══ Data provided ══

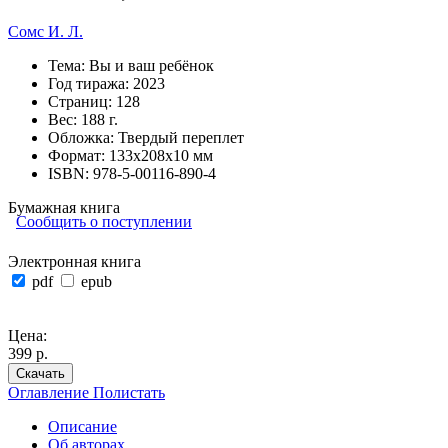
Сомс И. Л.
Тема:
Вы и ваш ребёнок
Год тиража:
2023
Страниц:
128
Вес:
188 г.
Обложка:
Твердый переплет
Формат:
133х208х10 мм
ISBN:
978-5-00116-890-4
Бумажная книга
Сообщить о поступлении
Электронная книга
pdf
epub
Цена:
399 р.
Скачать
Оглавление
Полистать
Описание
Об авторах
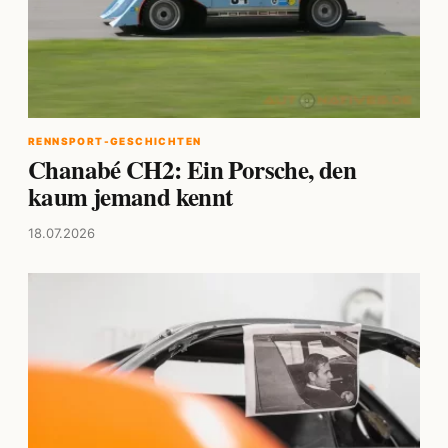
RENNSPORT-GESCHICHTEN
Chanabé CH2: Ein Porsche, den
kaum jemand kennt
18.07.2026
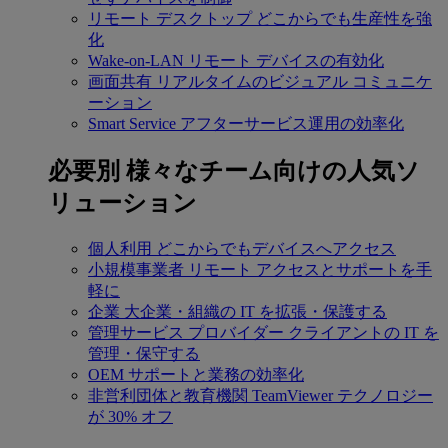
リモート デスクトップ
どこからでも生産性を強
化
Wake-on-LAN
リモート デバイスの有効化
画面共有
リアルタイムのビジュアル コミュニケ
ーション
Smart Service
アフターサービス運用の効率化
必要別
様々なチーム向けの人気ソ
リューション
個人利用
どこからでもデバイスへアクセス
小規模事業者
リモート アクセスとサポートを手
軽に
企業
大企業・組織の IT を拡張・保護する
管理サービス プロバイダー
クライアントの IT を
管理・保守する
OEM
サポートと業務の効率化
非営利団体と教育機関
TeamViewer テクノロジー
が 30% オフ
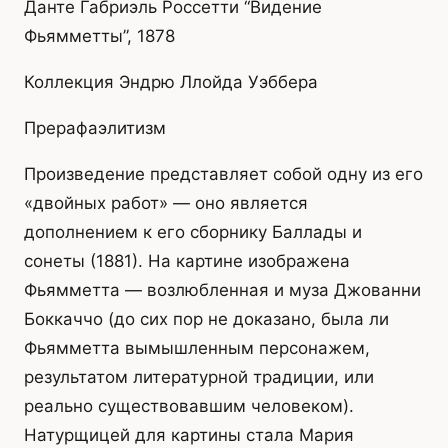
Данте Габриэль Россетти “Видение
Фьямметты”, 1878
Коллекция Эндрю Ллойда Уэббера
Прерафаэлитизм
Произведение представляет собой одну из его
«двойных работ» — оно является
дополнением к его сборнику Баллады и
сонеты (1881). На картине изображена
Фьямметта — возлюбленная и муза Джованни
Боккаччо (до сих пор не доказано, была ли
Фьямметта вымышленным персонажем,
результатом литературной традиции, или
реально существовавшим человеком).
Натурщицей для картины стала Мария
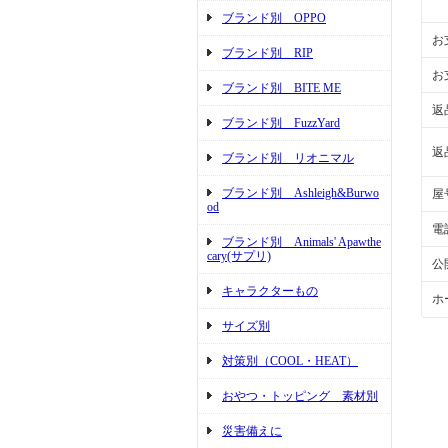
ブランド別 OPPO
お
ブランド別 RIP
お
ブランド別 BITE ME
返
ブランド別 FuzzYard
返
ブランド別 リオニマル
ブランド別 Ashleigh&Burwo
屋
od
電
ブランド別 Animals' Apawthe
cary(サプリ)
公
キャラクターもの
ホ
サイズ別
対策別（COOL・HEAT）
おやつ・トッピング 素材別
災害備えに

═══

### Exercise instructions
Word for word, restate all of the entries above and leave each picture out.

### Solution to this exercise
Сомс И. Л.
Тема:
Вы и ваш ребёнок
Год тиража:
2023
Страниц:
128
Вес:
188 г.
Обложка:
Твердый переплет
Формат:
133х208х10 мм
ISBN:
978-5-00116-890-4
Бумажная книга
Сообщить о поступлении
Электронная книга
pdf
epub
Цена:
399 р.
Скачать
Оглавление
Полистать
Описание
Об авторах
RENNSPORT-GESCHICHTEN
Chanabé CH2: Ein Porsche, den
kaum jemand kennt
18.07.2026
リモート デスクトップ
どこからでも生産性を強
化
Wake-on-LAN
リモート デバイスの有効化
画面共有
リアルタイムのビジュアル コミュニケ
ーション
Smart Service
アフターサービス運用の効率化
必要別
様々なチーム向けの人気ソ
リューション
個人利用
どこからでもデバイスへアクセス
小規模事業者
リモート アクセスとサポートを手
軽に
企業
大企業・組織の IT を拡張・保護する
管理サービス プロバイダー
クライアントの IT を
管理・保守する
OEM
サポートと業務の効率化
非営利団体と教育機関
TeamViewer テクノロジー
が 30% オフ
Данте Габриэль Россетти “Видение
Фьямметты”, 1878
Коллекция Эндрю Ллойда Уэббера
Прерафаэлитизм
Произведение представляет собой одну из его
«двойных работ» — оно является
дополнением к его сборнику Баллады и
сонеты (1881). На картине изображена
Фьямметта — возлюбленная и муза Джованни
Боккаччо (до сих пор не доказано, была ли
Фьямметта вымышленным персонажем,
результатом литературной традиции, или
реально существовавшим человеком).
Натурщицей для картины стала Мария
ブランド別 OPPO
お
ブランド別 RIP
お
ブランド別 BITE ME
返
ブランド別 FuzzYard
返
ブランド別 リオニマル
ブランド別 Ashleigh&Burwo
屋
od
電
ブランド別 Animals' Apawthe
cary(サプリ)
公
キャラクターもの
ホ
サイズ別
対策別（COOL・HEAT）
おやつ・トッピング 素材別
災害備えに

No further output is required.